Mystery? What mystery? What could possibly be mysterious about a place where anyone can go? There’s no need to peek at someone else’s photos of it, as if through your fingers from behind the sofa. If you want to know what goes on up at t’crem, stride boldly in and ask if you can have a look. They’ll be pleased to show you.

That the business end of a crem should be capable of being reckoned a mystery serves to illustrate the euphemistic way we burn the bodies of our dead. At the moment of committal the curtains slowly close in front of the coffin. It’s a high-drama ritual which normally elicits sharp sobs, cries, even, from the congregation. If you’re the celebrant, trust me, you feel a bit like an executioner as you push the button on the lectern. People’s uninformed imaginations then conjure up all sorts of outlandish pictures of what happens next.

If only they knew the bathetic truth: that the coffin sits there patiently until everyone’s gone, and may not be cremated for several hours.

There’s no mystery for Sikhs about what happens behind the scenes: they customarily go and witness the coffin going into the cremator (or furnace, as the Guardian has it; a term somewhat discredited by the Nazi death camps). There is no mystery, either, for those too-few others who wish to see the process through; who need to see that everything is done properly.
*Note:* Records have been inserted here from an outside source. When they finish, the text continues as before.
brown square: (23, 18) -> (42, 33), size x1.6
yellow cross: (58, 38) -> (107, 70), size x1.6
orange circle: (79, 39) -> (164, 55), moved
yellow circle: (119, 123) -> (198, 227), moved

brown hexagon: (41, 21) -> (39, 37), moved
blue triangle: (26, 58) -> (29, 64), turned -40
The last time I, as a celebrant, arranged this, for three brothers (who had previously stood behind the lectern and, together, pushed the button) the crematorium technician had kindly and thoughtfully allowed the cremator to cool sufficiently so that the coffin containing their mother did not spontaneously combust as it went in.
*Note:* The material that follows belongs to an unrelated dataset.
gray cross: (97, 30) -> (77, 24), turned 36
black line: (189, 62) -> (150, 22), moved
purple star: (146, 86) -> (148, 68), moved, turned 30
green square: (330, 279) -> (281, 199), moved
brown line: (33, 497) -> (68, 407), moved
Ms Peters’ photos are not especially revealing, truth to tell. But pic number 3 is very alarming: it shows lots of empty coffins standing on their feet. So it’s true, is it? They do pull the dead people out of them before they burn them, and re-use them? That’s terrible!

Further research reveals that Ms Peters has actually also photo-ed another mystery no-go area: behind the scenes in a funeral home — the coffin store and the mortuary. Hmmn, it’s really a very clean mortuary. And look, the funeral director is wearing rubber gloves. Full marks, chaps. Things are not ever thus, not in every mortuary by any means.
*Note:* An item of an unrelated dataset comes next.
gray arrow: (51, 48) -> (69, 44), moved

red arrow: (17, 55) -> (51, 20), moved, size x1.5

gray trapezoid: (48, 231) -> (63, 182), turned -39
The real mystery, it seems to me, is that the place where a dear, dead person is cared for and kept should be reckoned a mystery. It’s only a mystery because people dare not ask to see.

Is that really so surprising?

Yes, when they gaze instead on Ms Peters’ photos.

If you want a much more graphic and informative picture of what goes on behind the scenes at a crematorium, have a look at this clip from the Australian Museum Online. It could be anywhere in Britain.

Marking the spot

Do not stand at my grave and weep;
I am not there…

Here’s an instruction more honoured in the breach than the observance. These, the opening lines of one of Britain’s favourite funeral poems, highlight the contradiction inherent in our complex psychological need to mark the spot where the body or ash of a loved one is laid or strewn.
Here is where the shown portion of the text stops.